- [ABOUT THIS TASK] Across all of the records below, determine the number of lines containing the string "boxes"; reply with that number only.

- [DATASET]
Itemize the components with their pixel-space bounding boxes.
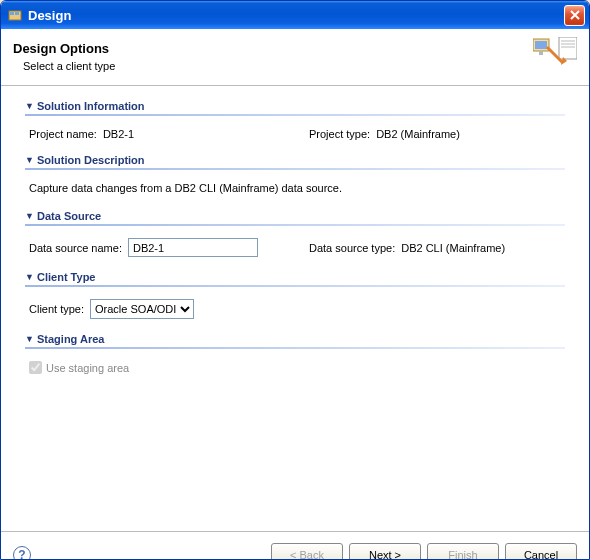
solution-info-fields: Project name: DB2-1 Project type: DB2 (M… <box>25 126 565 154</box>
client-type-select[interactable]: Oracle SOA/ODI <box>90 299 194 319</box>
section-title: Data Source <box>37 210 101 222</box>
svg-rect-4 <box>535 41 547 49</box>
collapse-icon: ▼ <box>25 272 37 282</box>
data-source-fields: Data source name: Data source type: DB2 … <box>25 236 565 271</box>
data-source-name-input[interactable] <box>128 238 258 257</box>
close-button[interactable] <box>564 5 585 26</box>
client-type-label: Client type: <box>29 303 84 315</box>
project-type-value: DB2 (Mainframe) <box>376 128 460 140</box>
finish-button: Finish <box>427 543 499 560</box>
section-solution-description[interactable]: ▼ Solution Description <box>25 154 565 166</box>
collapse-icon: ▼ <box>25 101 37 111</box>
wizard-header: Design Options Select a client type <box>1 29 589 86</box>
collapse-icon: ▼ <box>25 155 37 165</box>
divider <box>25 168 565 170</box>
cancel-button[interactable]: Cancel <box>505 543 577 560</box>
divider <box>25 285 565 287</box>
staging-checkbox-row: Use staging area <box>25 359 565 376</box>
section-title: Solution Description <box>37 154 145 166</box>
section-title: Staging Area <box>37 333 104 345</box>
project-type-label: Project type: <box>309 128 370 140</box>
svg-rect-6 <box>559 37 577 59</box>
client-type-fields: Client type: Oracle SOA/ODI <box>25 297 565 333</box>
use-staging-area-label: Use staging area <box>46 362 129 374</box>
section-solution-information[interactable]: ▼ Solution Information <box>25 100 565 112</box>
app-icon <box>7 7 23 23</box>
page-title: Design Options <box>13 41 533 56</box>
collapse-icon: ▼ <box>25 211 37 221</box>
divider <box>25 114 565 116</box>
wizard-footer: ? < Back Next > Finish Cancel <box>1 531 589 560</box>
collapse-icon: ▼ <box>25 334 37 344</box>
use-staging-area-checkbox <box>29 361 42 374</box>
section-title: Solution Information <box>37 100 145 112</box>
divider <box>25 224 565 226</box>
page-subtitle: Select a client type <box>13 60 533 72</box>
titlebar: Design <box>1 1 589 29</box>
project-name-label: Project name: <box>29 128 97 140</box>
help-icon[interactable]: ? <box>13 546 31 561</box>
section-title: Client Type <box>37 271 95 283</box>
wizard-banner-icon <box>533 37 577 75</box>
window-title: Design <box>28 8 564 23</box>
svg-rect-1 <box>10 12 14 15</box>
data-source-type-value: DB2 CLI (Mainframe) <box>401 242 505 254</box>
section-data-source[interactable]: ▼ Data Source <box>25 210 565 222</box>
back-button: < Back <box>271 543 343 560</box>
divider <box>25 347 565 349</box>
solution-description-text: Capture data changes from a DB2 CLI (Mai… <box>25 180 565 210</box>
section-client-type[interactable]: ▼ Client Type <box>25 271 565 283</box>
wizard-content: ▼ Solution Information Project name: DB2… <box>1 86 589 531</box>
data-source-name-label: Data source name: <box>29 242 122 254</box>
data-source-type-label: Data source type: <box>309 242 395 254</box>
project-name-value: DB2-1 <box>103 128 134 140</box>
svg-rect-5 <box>539 51 543 55</box>
next-button[interactable]: Next > <box>349 543 421 560</box>
svg-rect-2 <box>15 12 19 15</box>
section-staging-area[interactable]: ▼ Staging Area <box>25 333 565 345</box>
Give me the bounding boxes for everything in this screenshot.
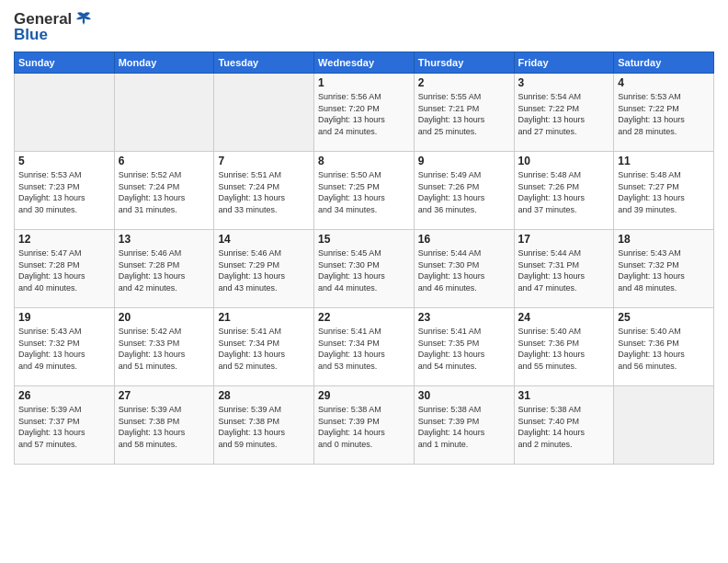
weekday-header-sunday: Sunday <box>15 52 115 74</box>
cell-content: Sunrise: 5:52 AM Sunset: 7:24 PM Dayligh… <box>119 169 210 215</box>
day-number: 3 <box>518 76 610 89</box>
day-number: 28 <box>218 389 310 402</box>
cell-content: Sunrise: 5:49 AM Sunset: 7:26 PM Dayligh… <box>418 169 510 215</box>
day-number: 2 <box>418 76 510 89</box>
day-number: 4 <box>618 76 710 89</box>
cell-content: Sunrise: 5:41 AM Sunset: 7:34 PM Dayligh… <box>218 326 310 372</box>
calendar-cell: 24Sunrise: 5:40 AM Sunset: 7:36 PM Dayli… <box>514 308 614 386</box>
weekday-header-friday: Friday <box>514 52 614 74</box>
calendar-cell: 26Sunrise: 5:39 AM Sunset: 7:37 PM Dayli… <box>15 386 115 465</box>
cell-content: Sunrise: 5:51 AM Sunset: 7:24 PM Dayligh… <box>218 169 310 215</box>
day-number: 19 <box>18 311 110 324</box>
day-number: 9 <box>418 155 510 167</box>
calendar-cell: 19Sunrise: 5:43 AM Sunset: 7:32 PM Dayli… <box>15 308 115 386</box>
cell-content: Sunrise: 5:55 AM Sunset: 7:21 PM Dayligh… <box>418 91 510 137</box>
cell-content: Sunrise: 5:40 AM Sunset: 7:36 PM Dayligh… <box>518 326 610 372</box>
logo-bird-icon <box>74 9 94 29</box>
calendar-cell: 17Sunrise: 5:44 AM Sunset: 7:31 PM Dayli… <box>514 230 614 308</box>
calendar-week-4: 19Sunrise: 5:43 AM Sunset: 7:32 PM Dayli… <box>15 308 714 386</box>
cell-content: Sunrise: 5:39 AM Sunset: 7:37 PM Dayligh… <box>18 404 110 450</box>
cell-content: Sunrise: 5:42 AM Sunset: 7:33 PM Dayligh… <box>119 326 210 372</box>
calendar-cell <box>214 74 314 152</box>
calendar-cell: 28Sunrise: 5:39 AM Sunset: 7:38 PM Dayli… <box>214 386 314 465</box>
calendar-cell <box>614 386 714 465</box>
cell-content: Sunrise: 5:56 AM Sunset: 7:20 PM Dayligh… <box>318 91 410 137</box>
cell-content: Sunrise: 5:38 AM Sunset: 7:39 PM Dayligh… <box>318 404 410 450</box>
calendar-cell: 3Sunrise: 5:54 AM Sunset: 7:22 PM Daylig… <box>514 74 614 152</box>
calendar-cell: 14Sunrise: 5:46 AM Sunset: 7:29 PM Dayli… <box>214 230 314 308</box>
calendar-cell: 23Sunrise: 5:41 AM Sunset: 7:35 PM Dayli… <box>414 308 514 386</box>
day-number: 26 <box>18 389 110 402</box>
weekday-header-monday: Monday <box>114 52 214 74</box>
cell-content: Sunrise: 5:53 AM Sunset: 7:23 PM Dayligh… <box>18 169 110 215</box>
cell-content: Sunrise: 5:48 AM Sunset: 7:26 PM Dayligh… <box>518 169 610 215</box>
calendar-week-5: 26Sunrise: 5:39 AM Sunset: 7:37 PM Dayli… <box>15 386 714 465</box>
calendar-cell: 25Sunrise: 5:40 AM Sunset: 7:36 PM Dayli… <box>614 308 714 386</box>
calendar-cell: 15Sunrise: 5:45 AM Sunset: 7:30 PM Dayli… <box>314 230 415 308</box>
calendar-cell: 13Sunrise: 5:46 AM Sunset: 7:28 PM Dayli… <box>114 230 214 308</box>
day-number: 20 <box>119 311 210 324</box>
calendar-cell: 18Sunrise: 5:43 AM Sunset: 7:32 PM Dayli… <box>614 230 714 308</box>
day-number: 22 <box>318 311 410 324</box>
logo: General Blue <box>14 9 94 44</box>
day-number: 30 <box>418 389 510 402</box>
cell-content: Sunrise: 5:54 AM Sunset: 7:22 PM Dayligh… <box>518 91 610 137</box>
day-number: 12 <box>18 233 110 246</box>
calendar-cell: 10Sunrise: 5:48 AM Sunset: 7:26 PM Dayli… <box>514 152 614 230</box>
calendar-cell: 20Sunrise: 5:42 AM Sunset: 7:33 PM Dayli… <box>114 308 214 386</box>
cell-content: Sunrise: 5:45 AM Sunset: 7:30 PM Dayligh… <box>318 247 410 293</box>
calendar-cell: 5Sunrise: 5:53 AM Sunset: 7:23 PM Daylig… <box>15 152 115 230</box>
weekday-header-wednesday: Wednesday <box>314 52 415 74</box>
day-number: 16 <box>418 233 510 246</box>
calendar-cell: 16Sunrise: 5:44 AM Sunset: 7:30 PM Dayli… <box>414 230 514 308</box>
weekday-header-tuesday: Tuesday <box>214 52 314 74</box>
calendar-cell: 6Sunrise: 5:52 AM Sunset: 7:24 PM Daylig… <box>114 152 214 230</box>
cell-content: Sunrise: 5:44 AM Sunset: 7:31 PM Dayligh… <box>518 247 610 293</box>
calendar-cell: 31Sunrise: 5:38 AM Sunset: 7:40 PM Dayli… <box>514 386 614 465</box>
cell-content: Sunrise: 5:38 AM Sunset: 7:40 PM Dayligh… <box>518 404 610 450</box>
weekday-header-saturday: Saturday <box>614 52 714 74</box>
day-number: 27 <box>119 389 210 402</box>
day-number: 24 <box>518 311 610 324</box>
calendar-cell: 9Sunrise: 5:49 AM Sunset: 7:26 PM Daylig… <box>414 152 514 230</box>
day-number: 7 <box>218 155 310 167</box>
cell-content: Sunrise: 5:46 AM Sunset: 7:29 PM Dayligh… <box>218 247 310 293</box>
day-number: 21 <box>218 311 310 324</box>
cell-content: Sunrise: 5:47 AM Sunset: 7:28 PM Dayligh… <box>18 247 110 293</box>
day-number: 14 <box>218 233 310 246</box>
cell-content: Sunrise: 5:43 AM Sunset: 7:32 PM Dayligh… <box>18 326 110 372</box>
cell-content: Sunrise: 5:53 AM Sunset: 7:22 PM Dayligh… <box>618 91 710 137</box>
cell-content: Sunrise: 5:40 AM Sunset: 7:36 PM Dayligh… <box>618 326 710 372</box>
day-number: 18 <box>618 233 710 246</box>
page-container: General Blue SundayMondayTuesdayWednesda… <box>0 0 728 469</box>
calendar-cell: 7Sunrise: 5:51 AM Sunset: 7:24 PM Daylig… <box>214 152 314 230</box>
calendar-cell: 30Sunrise: 5:38 AM Sunset: 7:39 PM Dayli… <box>414 386 514 465</box>
cell-content: Sunrise: 5:39 AM Sunset: 7:38 PM Dayligh… <box>218 404 310 450</box>
day-number: 8 <box>318 155 410 167</box>
cell-content: Sunrise: 5:38 AM Sunset: 7:39 PM Dayligh… <box>418 404 510 450</box>
calendar-cell: 27Sunrise: 5:39 AM Sunset: 7:38 PM Dayli… <box>114 386 214 465</box>
day-number: 6 <box>119 155 210 167</box>
cell-content: Sunrise: 5:48 AM Sunset: 7:27 PM Dayligh… <box>618 169 710 215</box>
day-number: 11 <box>618 155 710 167</box>
cell-content: Sunrise: 5:46 AM Sunset: 7:28 PM Dayligh… <box>119 247 210 293</box>
day-number: 17 <box>518 233 610 246</box>
cell-content: Sunrise: 5:41 AM Sunset: 7:34 PM Dayligh… <box>318 326 410 372</box>
cell-content: Sunrise: 5:43 AM Sunset: 7:32 PM Dayligh… <box>618 247 710 293</box>
cell-content: Sunrise: 5:50 AM Sunset: 7:25 PM Dayligh… <box>318 169 410 215</box>
cell-content: Sunrise: 5:39 AM Sunset: 7:38 PM Dayligh… <box>119 404 210 450</box>
calendar-table: SundayMondayTuesdayWednesdayThursdayFrid… <box>14 52 714 465</box>
calendar-cell: 29Sunrise: 5:38 AM Sunset: 7:39 PM Dayli… <box>314 386 415 465</box>
day-number: 31 <box>518 389 610 402</box>
calendar-week-2: 5Sunrise: 5:53 AM Sunset: 7:23 PM Daylig… <box>15 152 714 230</box>
calendar-cell: 21Sunrise: 5:41 AM Sunset: 7:34 PM Dayli… <box>214 308 314 386</box>
calendar-cell: 2Sunrise: 5:55 AM Sunset: 7:21 PM Daylig… <box>414 74 514 152</box>
header: General Blue <box>14 9 714 44</box>
weekday-header-thursday: Thursday <box>414 52 514 74</box>
calendar-cell: 1Sunrise: 5:56 AM Sunset: 7:20 PM Daylig… <box>314 74 415 152</box>
day-number: 29 <box>318 389 410 402</box>
cell-content: Sunrise: 5:41 AM Sunset: 7:35 PM Dayligh… <box>418 326 510 372</box>
logo-blue-text: Blue <box>14 26 48 44</box>
calendar-cell: 11Sunrise: 5:48 AM Sunset: 7:27 PM Dayli… <box>614 152 714 230</box>
day-number: 15 <box>318 233 410 246</box>
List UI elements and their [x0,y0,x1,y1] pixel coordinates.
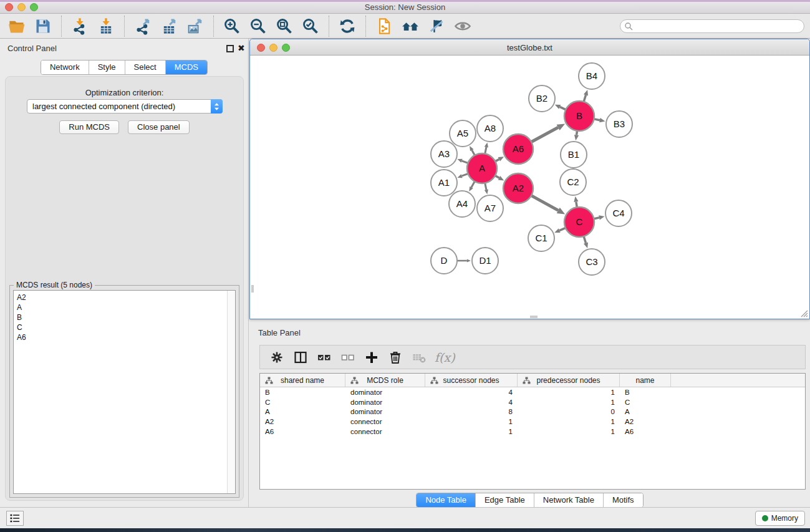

- [EXPECTED ANSWER] 2